La primera impresión que había tenido de Ceuta,
era la de una total y absoluta pachorra.
Lo percibí por contactos telefónicos, para un
negocio que nunca se concretó. Esa lentitud para responder y acusar recibo de
los pedidos de quien los contacta por alguna cuestión laboral puede ser tomada
al principio por desinterés; luego uno termina pensando que viven en la
tranquilidad que les da estar en el mar. Después de sentirme como el capitalino
que se burla de la lentitud de la que acusa a otros lugares por el sólo hecho
de no tener los mismos tiempos, tras una serie de viajes por la zona, mi
curiosidad me hizo cruzar las cercas hacia la ciudad que no pensaba conocer.
El cruce lo hice a pie. Ahí asimilé el hecho de
estar en una frontera, muy parecida a todas las que llegué a conocer, una
sensación que no me habían dado los primeros alambrados que separaban lugares
iguales entre sí, solo diferenciados por el color del vehículo de la
gendarmería que se encontraba a cada lado.

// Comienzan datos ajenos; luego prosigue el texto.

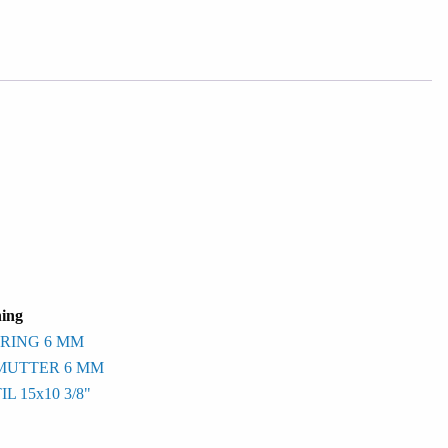
ing
RING 6 MM
MUTTER 6 MM
 15x10 3/8"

Un tanto trágica la demora en
percibirlo, si uno piensa la cantidad de muertes que cada semana esos alambres
que yo no había notado significan. Sacados de contexto parecen unas cosas tan
inofensivas e insignificantes…
Al cruzar, asimilé también que era la primera
vez en mi vida que pisaba territorio español. Me lo fue diciendo una seguidilla
de carteles, con los símbolos nacionales y regionales, y también las
publicidades de los comercios. Lo primero era perfectamente entendible. Revelador
era lo segundo: la exaltación de lo propio, el territorio marcado por lo
privado, por lo más frío e impersonal que pueda existir: la publicidad. Pero por
el momento no encontraba ninguna otra señal de algo diferente.
En verdad, las percepciones fueron por etapas.
Al principio no notaba diferencia; o mas bien, era más que antes: se parecía mucho
más a Marruecos (tomando como modelo tal vez a Salé) ese lado de la frontera,
que el lado marroquí. Caminé por una avenida de estilo suburbano que parecía
infinita, siguiendo el curso de la playa. El día nublado y oscuro no ayudó a
dar una imagen amena, a una caminata que parecía no conducir a ninguna parte, o
mejor dicho, a una fortaleza peninsular que cada paso parecía más lejana. Con
los pasos dejaron de verse los marroquíes (al menos aquellos identificados con
atuendos más o menos típicos), y empezaron a distinguirse quienes parecían o
debían ser españoles.
Lo que los caracterizaba era el trote. Ver una
persona corriendo, luego otra, y así, hasta llegar a creer que correr era el
deporte de la ciudad, y que estaba en uno de los últimos bastiones de vida sana
de este Mundo. Pensé en una masividad fomentada por la modesta arquitectura que
mi mente esta descifrando en ese momento (y por los outlets de ropa deportiva
también).
Sin embargo, en algún momento en que ya parecía
inalcanzable, llegué al centro de la ciudad. Definitivamente, no podía quedarme
con esa imagen errónea que me estaba formando. Ahí debí retirar lo dicho sobre
la falta de signos de hispanidad del enclave. Los símbolos y la arquitectura
presentes en cada rincón, invitando a buscar tortillas, jamón serrano, vino
tinto y esos símbolos de hispanidad que uno empieza a codiciar estando del otro
lado de la frontera, sin importar que tan reales sean.
El paisaje era grato, pero por alguna razón no
había mucho movimiento en la calle. Parecía muy temprano (me desorientaba no
saber que hora era en cada lado), pero algo parecía estar pasando que retenía a
la gente, un feriado o algo de eso. El tiempo era poco y decidí emprender la
vuelta, para evitar que se hiciera muy tarde, porque todavía quedaba un viaje
largo. El primer recuerdo que me quedará de Ceuta, es (además del contraste de
impresiones e imágenes ensambladas) el de una larga caminata y trotes hasta un
lugar que no llegué a descubrir del todo.
O, puedo ser más prosaico y decir: la próxima
vez no entro sin auto.
Quedaría Ceuta para otra ocasión, lo mismo que
Melilla, donde todavía no me asomé. Enclaves que en las últimas semanas se
están volviendo célebres por los hechos trágicos que pasan casi todos los días,
cuando los alambrados, utilería insignificante para algunos de nosotros, son saltados por quienes no tienen otra
esperanza que convencerse que todo estará mejor del otro lado.